I started a 9lb Boston butt yesterday at 1230pm it didn't hit 203 deg until sometime after 4 am this morning! I've never had one take this long 11 hrs I think was the longest it's ever taken me and I have done a bunch of pork butts. Anyways I put bad Byron's butt rub and little touch of cherry rub on Friday afternoon and put the butt in a 2 gallon ziplock bag with apple juice concentrate overnight. Before putting on the smoker I put another layer of the 2 different rubs.
Smoked it on offset smoker at 1230pm Saturday afternoon using cherry and maple wood for smoke. Kept the pit temp around 225 most of the time I had an alarm set on my ink bird incase it got too low or too high. I took a temperature readying at 4 hours and it was at 130 deg. I know it wasn't at the 140deg mark for suggest food safty but was close enough so I wasn't worried. I had 3 temperature probes in my pit reading the temp because recently my cooks were finishing faster than normal so I wanted to check how accurate my rounded probe was, turns out it was 30 deg lower than the other 2 probes and the dozeyant dial thermometer was reading true as always. So around 7 hours of smoking I put in a probe into the meat I was at 151 deg. I did not wrap because I wanted a lot of bark for this one. By 1130pm 11 hours cooking at 225deg was still in the stall but slow coming up out of it at 171 deg. Finally finally finally hit 195 at 3am when I pulled it and checked the temp with my instant read where the probe was located it was 195 but on the other end there was a part still 180deg amd no I wasn't close to the bone I check several different spots. So I gave in, put it in a foil pan put a little apple cider in the bottom and covered with foil put in house oven at 290 deg to hurry up n get to between 195 and 205. Hit 203 elite after 430am. Let it rest for 1 hour and pulled it to reheat for later at our Easter meal today. The bark turned out amazing and I gave it a taste of course was spot on with what I usually produce I was worried after so long not wrapped it might be a little dry but it was great pulled pork. Anyone else ever had one take this long?
Soaking in apple juice concentrate.
	

		
			
		

		
	







Rubs I used
	

		
			
		

		
	














4hrs
	

		
			
		

		
	






11 hrs
	

		
			
		

		
	






Done at around 16hrs


----------



## normanaj (Apr 12, 2020)

My last 3 butts took between 14-16hrs.They never did before.

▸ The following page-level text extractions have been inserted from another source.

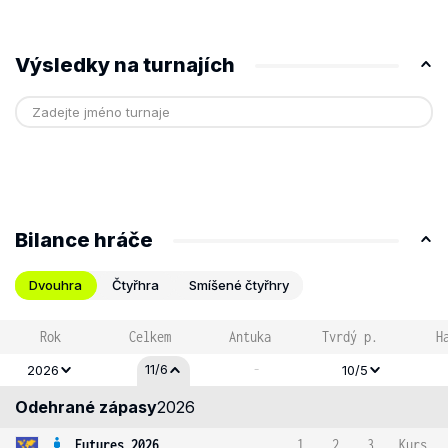
Výsledky na turnajích
Bilance hráče
Dvouhra
Čtyřhra
Smíšené čtyřhry
Rok
Celkem
Antuka
Tvrdý p.
H
-
11/6
2026
10/5
Odehrané zápasy
2026
Futures 2026
1
2
3
Kurs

I am doing them on a MES but I've always been able to keep my temp swings between 220-240. The smoker is performing the same as it always had.The only variable I can think of is the meat and as far as I can tell its the same as always.

Haven't done one on my 14.5" WSM in a longgggggg time.I do remember butts taking a good amount of time on it.


----------



## smokerjim (Apr 12, 2020)

looks great. that was quite a long cook, ya must have gotten one of those stubborn piggies.


----------



## SmokingUPnorth (Apr 12, 2020)

That’s long. I started wrapping mine unless I get it on the smoker the night before. Looks good though  nice job


----------



## jigman (Apr 12, 2020)

Yup. Thats about how long all of mine take. I had a 4lber. A couple years ago go 11 hrs. Its a long day but well worth it!


----------



## chilerelleno (Apr 12, 2020)

I've had plenty of Butts take 12 hours at 225°-250°, and have had injected Butts take 16-19 hours.
Here's one example, started off Low-n-Slow, never wrapped it, kept easing the cooking temp up later in the cook.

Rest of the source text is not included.